▸ **Task objective**:
Pull each line with the string "scale" from the entries.

[Working data]

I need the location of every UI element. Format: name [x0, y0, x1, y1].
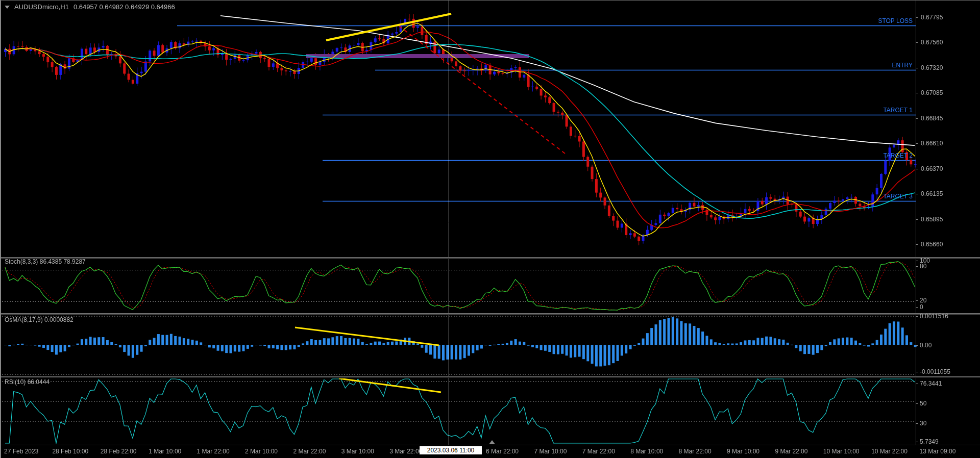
trade-level-label: ENTRY: [1, 62, 913, 69]
chart-canvas[interactable]: [1, 1, 980, 458]
trade-level-label: TARGET 2: [1, 152, 913, 159]
price-axis-label: 0.66610: [921, 140, 943, 147]
time-axis-label: 8 Mar 10:00: [630, 448, 663, 455]
indicator-axis-tick: [916, 423, 918, 424]
indicator-axis-tick: [916, 261, 918, 261]
trade-level-label: TARGET 3: [1, 193, 913, 200]
price-axis-tick: [916, 68, 918, 68]
indicator-axis-tick: [916, 307, 918, 308]
time-axis-label: 2 Mar 22:00: [293, 448, 326, 455]
panel-separator[interactable]: [1, 376, 980, 378]
price-axis-label: 0.66845: [921, 115, 943, 122]
panel-separator[interactable]: [1, 313, 980, 315]
price-axis-tick: [916, 143, 918, 144]
indicator-axis-tick: [916, 442, 918, 442]
price-axis-tick: [916, 17, 918, 18]
price-axis-tick: [916, 219, 918, 220]
panel-separator[interactable]: [1, 257, 980, 259]
time-axis-separator: [1, 445, 980, 445]
symbol-quotes: 0.64957 0.64982 0.64929 0.64966: [74, 3, 175, 11]
price-axis-tick: [916, 169, 918, 169]
indicator-axis-tick: [916, 372, 918, 372]
selected-time-badge: 2023.03.06 11:00: [420, 446, 482, 454]
stoch-scale-label: 20: [920, 297, 926, 304]
time-axis-label: 8 Mar 22:00: [679, 448, 712, 455]
trade-level-label: TARGET 1: [1, 107, 913, 114]
stoch-indicator-title: Stoch(8,3,3) 86.4385 78.9287: [5, 258, 86, 265]
price-axis-label: 0.67560: [921, 39, 943, 46]
rsi-indicator-title: RSI(10) 66.0444: [5, 378, 50, 386]
time-axis-label: 1 Mar 10:00: [149, 448, 181, 455]
price-axis-tick: [916, 194, 918, 194]
time-axis-label: 6 Mar 22:00: [486, 448, 519, 455]
time-axis-label: 3 Mar 22:00: [389, 448, 422, 455]
price-axis-label: 0.67795: [921, 14, 943, 21]
rsi-scale-label: 5.7349: [920, 438, 939, 445]
indicator-axis-tick: [916, 316, 918, 317]
time-axis-label: 10 Mar 10:00: [823, 448, 860, 455]
price-axis-label: 0.65660: [921, 241, 943, 248]
price-axis-label: 0.67320: [921, 64, 943, 71]
chart-window: AUDUSDmicro,H1 0.64957 0.64982 0.64929 0…: [0, 0, 980, 458]
rsi-scale-label: 76.3441: [920, 380, 942, 387]
rsi-scale-label: 30: [920, 420, 926, 427]
osma-scale-label: -0.0011055: [920, 368, 950, 375]
osma-scale-label: 0.0011516: [920, 313, 948, 320]
time-axis-label: 7 Mar 10:00: [534, 448, 567, 455]
time-axis-label: 28 Feb 22:00: [101, 448, 137, 455]
chevron-down-icon[interactable]: [5, 6, 10, 9]
rsi-scale-label: 50: [920, 400, 926, 407]
price-axis-tick: [916, 42, 918, 43]
chart-shift-marker[interactable]: [489, 440, 495, 444]
indicator-axis-tick: [916, 403, 918, 404]
time-axis-label: 28 Feb 10:00: [52, 448, 88, 455]
price-axis-label: 0.66135: [921, 190, 943, 197]
stoch-scale-label: 0: [920, 303, 923, 311]
indicator-axis-tick: [916, 300, 918, 301]
stoch-scale-label: 80: [920, 263, 926, 270]
price-axis-tick: [916, 244, 918, 245]
time-axis-label: 1 Mar 22:00: [197, 448, 230, 455]
symbol-name: AUDUSDmicro,H1: [14, 3, 69, 11]
indicator-axis-tick: [916, 266, 918, 267]
time-axis-label: 7 Mar 22:00: [582, 448, 615, 455]
time-axis-label: 13 Mar 09:00: [920, 448, 956, 455]
symbol-title[interactable]: AUDUSDmicro,H1 0.64957 0.64982 0.64929 0…: [5, 3, 175, 11]
osma-indicator-title: OsMA(8,17,9) 0.0000882: [5, 316, 74, 323]
price-axis-label: 0.66370: [921, 165, 943, 172]
price-axis-separator: [916, 1, 916, 445]
price-axis-label: 0.65895: [921, 216, 943, 223]
trade-level-label: STOP LOSS: [1, 17, 913, 24]
indicator-axis-tick: [916, 345, 918, 346]
time-axis-label: 9 Mar 10:00: [727, 448, 760, 455]
price-axis-label: 0.67085: [921, 89, 943, 96]
time-axis-label: 9 Mar 22:00: [775, 448, 807, 455]
price-axis-tick: [916, 118, 918, 119]
time-axis-label: 2 Mar 10:00: [245, 448, 278, 455]
time-axis-label: 3 Mar 10:00: [341, 448, 374, 455]
time-axis-label: 27 Feb 2023: [4, 448, 38, 455]
indicator-axis-tick: [916, 384, 918, 384]
osma-scale-label: 0.00: [920, 342, 932, 349]
price-axis-tick: [916, 93, 918, 93]
time-axis-label: 10 Mar 22:00: [871, 448, 908, 455]
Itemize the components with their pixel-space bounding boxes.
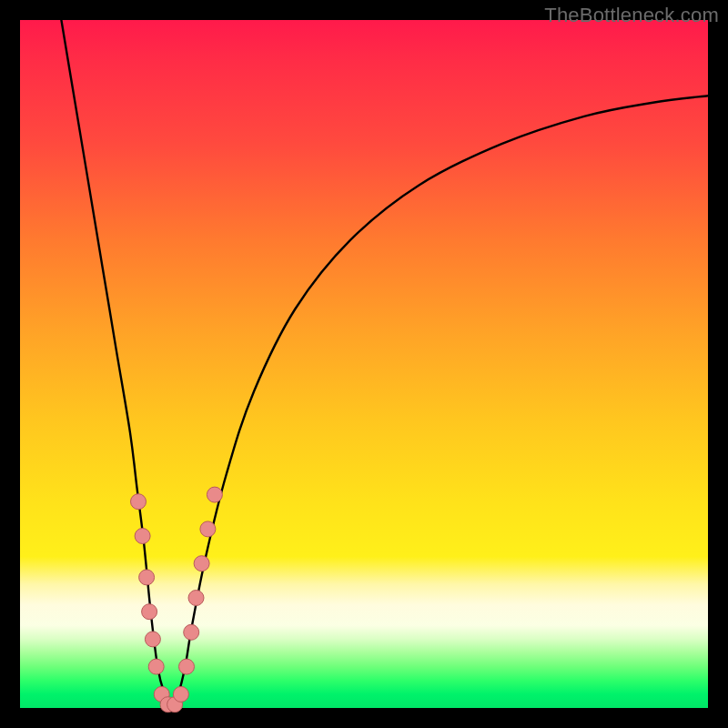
data-marker — [207, 487, 222, 502]
data-marker — [188, 591, 204, 606]
data-marker — [131, 494, 147, 510]
watermark-text: TheBottleneck.com — [544, 4, 719, 27]
data-marker — [173, 686, 188, 702]
data-marker — [184, 624, 199, 640]
data-marker — [135, 529, 150, 544]
data-marker — [179, 659, 195, 674]
chart-frame: TheBottleneck.com — [0, 0, 728, 728]
data-marker — [194, 556, 209, 571]
chart-plot-area — [20, 20, 708, 708]
bottleneck-curve — [61, 20, 708, 708]
data-markers — [131, 487, 223, 713]
data-marker — [139, 570, 155, 585]
data-marker — [145, 632, 160, 647]
chart-svg — [20, 20, 708, 708]
data-marker — [148, 659, 164, 674]
data-marker — [200, 521, 216, 537]
data-marker — [142, 604, 157, 620]
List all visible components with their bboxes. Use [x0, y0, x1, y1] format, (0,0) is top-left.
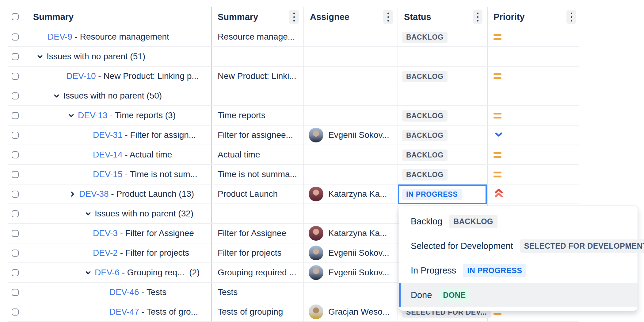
- summary-cell[interactable]: Resource manage...: [218, 27, 297, 46]
- status-chip[interactable]: BACKLOG: [402, 149, 448, 161]
- priority-cell[interactable]: [493, 27, 501, 46]
- column-menu-button[interactable]: [566, 10, 576, 24]
- summary-cell[interactable]: Tests of grouping: [218, 302, 297, 321]
- assignee-cell[interactable]: Katarzyna Ka...: [309, 184, 392, 204]
- summary-tree-cell[interactable]: DEV-2 - Filter for projects: [93, 243, 189, 262]
- summary-tree-cell[interactable]: DEV-31 - Filter for assign...: [93, 126, 196, 145]
- summary-text: Filter for Assignee: [218, 228, 286, 238]
- assignee-cell[interactable]: Evgenii Sokov...: [309, 243, 392, 262]
- summary-tree-cell[interactable]: DEV-47 - Tests of gro...: [109, 302, 198, 321]
- assignee-cell[interactable]: Evgenii Sokov...: [309, 263, 392, 282]
- summary-tree-cell[interactable]: DEV-9 - Resource management: [48, 27, 169, 46]
- priority-cell[interactable]: [493, 126, 504, 145]
- status-chip[interactable]: IN PROGRESS: [402, 189, 462, 200]
- summary-tree-cell[interactable]: DEV-13 - Time reports (3): [67, 106, 176, 125]
- summary-tree-cell[interactable]: DEV-46 - Tests: [109, 283, 166, 302]
- row-checkbox[interactable]: [12, 53, 19, 60]
- issue-key-link[interactable]: DEV-46: [109, 287, 139, 297]
- summary-cell[interactable]: Grouping required ...: [218, 263, 297, 282]
- chevron-down-icon[interactable]: [84, 210, 92, 218]
- issue-key-link[interactable]: DEV-10: [66, 71, 96, 81]
- column-menu-button[interactable]: [383, 10, 393, 24]
- row-checkbox[interactable]: [12, 33, 19, 41]
- issue-key-link[interactable]: DEV-6: [95, 268, 120, 277]
- assignee-cell[interactable]: Evgenii Sokov...: [309, 126, 392, 145]
- summary-tree-cell[interactable]: Issues with no parent (51): [36, 47, 145, 66]
- summary-cell[interactable]: Time is not summa...: [218, 165, 297, 184]
- issue-key-link[interactable]: DEV-47: [109, 307, 139, 316]
- summary-cell[interactable]: Actual time: [218, 145, 297, 164]
- status-option-done[interactable]: DoneDONE: [399, 283, 638, 307]
- summary-tree-cell[interactable]: Issues with no parent (50): [53, 86, 162, 105]
- status-cell[interactable]: IN PROGRESS: [398, 184, 487, 204]
- row-checkbox[interactable]: [12, 230, 19, 237]
- summary-cell[interactable]: New Product: Linki...: [218, 67, 297, 86]
- row-checkbox[interactable]: [12, 92, 19, 99]
- issue-key-link[interactable]: DEV-9: [48, 32, 72, 41]
- row-checkbox[interactable]: [12, 132, 19, 139]
- row-checkbox[interactable]: [12, 112, 19, 119]
- priority-cell[interactable]: [493, 184, 504, 204]
- status-cell[interactable]: BACKLOG: [398, 165, 487, 184]
- status-chip[interactable]: BACKLOG: [402, 32, 448, 43]
- summary-cell[interactable]: Time reports: [218, 106, 297, 125]
- row-checkbox[interactable]: [12, 191, 19, 198]
- row-checkbox[interactable]: [12, 308, 19, 316]
- issue-key-link[interactable]: DEV-14: [93, 150, 123, 159]
- issue-key-link[interactable]: DEV-38: [79, 189, 109, 199]
- select-all-checkbox[interactable]: [12, 13, 19, 20]
- summary-cell[interactable]: Filter for projects: [218, 243, 297, 262]
- row-checkbox[interactable]: [12, 151, 19, 158]
- row-checkbox[interactable]: [12, 210, 19, 217]
- status-option-backlog[interactable]: BacklogBACKLOG: [399, 209, 638, 234]
- status-chip[interactable]: BACKLOG: [402, 71, 448, 82]
- summary-tree-cell[interactable]: DEV-10 - New Product: Linking p...: [66, 67, 199, 86]
- status-cell[interactable]: BACKLOG: [398, 126, 487, 145]
- chevron-down-icon[interactable]: [36, 53, 44, 60]
- summary-tree-cell[interactable]: DEV-3 - Filter for Assignee: [93, 224, 194, 243]
- summary-tree-cell[interactable]: DEV-38 - Product Launch (13): [69, 184, 194, 204]
- column-menu-button[interactable]: [289, 10, 299, 24]
- status-cell[interactable]: BACKLOG: [398, 106, 487, 126]
- assignee-cell[interactable]: Katarzyna Ka...: [309, 224, 392, 243]
- summary-cell[interactable]: Product Launch: [218, 184, 297, 204]
- status-cell[interactable]: BACKLOG: [398, 145, 487, 165]
- assignee-cell[interactable]: Gracjan Weso...: [309, 302, 392, 321]
- row-checkbox[interactable]: [12, 171, 19, 178]
- issue-key-link[interactable]: DEV-31: [93, 130, 123, 140]
- chevron-right-icon[interactable]: [69, 190, 76, 198]
- summary-cell[interactable]: Filter for assignee...: [218, 126, 297, 145]
- column-menu-button[interactable]: [473, 10, 482, 24]
- chevron-down-icon[interactable]: [84, 269, 92, 277]
- issue-key-link[interactable]: DEV-15: [93, 169, 123, 179]
- row-checkbox[interactable]: [12, 250, 19, 257]
- table-row: DEV-10 - New Product: Linking p...New Pr…: [0, 67, 579, 86]
- summary-cell[interactable]: Filter for Assignee: [218, 224, 297, 243]
- chevron-down-icon[interactable]: [53, 92, 60, 100]
- summary-tree-cell[interactable]: DEV-14 - Actual time: [93, 145, 172, 164]
- summary-cell[interactable]: Tests: [218, 283, 297, 302]
- status-chip[interactable]: BACKLOG: [402, 110, 448, 122]
- summary-tree-cell[interactable]: DEV-6 - Grouping req... (2): [84, 263, 200, 282]
- row-checkbox[interactable]: [12, 269, 19, 276]
- status-chip[interactable]: BACKLOG: [402, 130, 448, 141]
- priority-cell[interactable]: [493, 165, 501, 184]
- priority-cell[interactable]: [493, 67, 501, 86]
- issue-key-link[interactable]: DEV-2: [93, 248, 118, 258]
- status-cell[interactable]: BACKLOG: [398, 67, 487, 86]
- priority-cell[interactable]: [493, 106, 501, 125]
- column-header-summary: Summary: [218, 7, 258, 27]
- row-checkbox[interactable]: [12, 289, 19, 296]
- tree-row-text: Issues with no parent (32): [95, 209, 193, 219]
- priority-cell[interactable]: [493, 145, 501, 164]
- status-chip[interactable]: BACKLOG: [402, 169, 448, 180]
- summary-tree-cell[interactable]: DEV-15 - Time is not sum...: [93, 165, 197, 184]
- status-option-selected-for-development[interactable]: Selected for DevelopmentSELECTED FOR DEV…: [399, 234, 638, 258]
- status-cell[interactable]: BACKLOG: [398, 27, 487, 47]
- chevron-down-icon[interactable]: [67, 112, 75, 119]
- row-checkbox[interactable]: [12, 73, 19, 80]
- issue-key-link[interactable]: DEV-13: [78, 111, 108, 120]
- summary-tree-cell[interactable]: Issues with no parent (32): [84, 204, 193, 223]
- issue-key-link[interactable]: DEV-3: [93, 228, 118, 238]
- status-option-in-progress[interactable]: In ProgressIN PROGRESS: [399, 258, 638, 283]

[/Working data]

▸ **Answer to the problem**:
stoch-scale-label: 20: [920, 297, 926, 304]
rsi-scale-label: 5.7349: [920, 438, 939, 445]
rsi-scale-label: 76.3441: [920, 380, 942, 387]
rsi-scale-label: 30: [920, 420, 926, 427]
osma-scale-label: -0.0011055: [920, 368, 950, 375]
osma-scale-label: 0.0011516: [920, 313, 948, 320]
rsi-scale-label: 50: [920, 400, 926, 407]
stoch-scale-label: 0: [920, 303, 923, 311]
stoch-scale-label: 80: [920, 263, 926, 270]
osma-scale-label: 0.00: [920, 342, 932, 349]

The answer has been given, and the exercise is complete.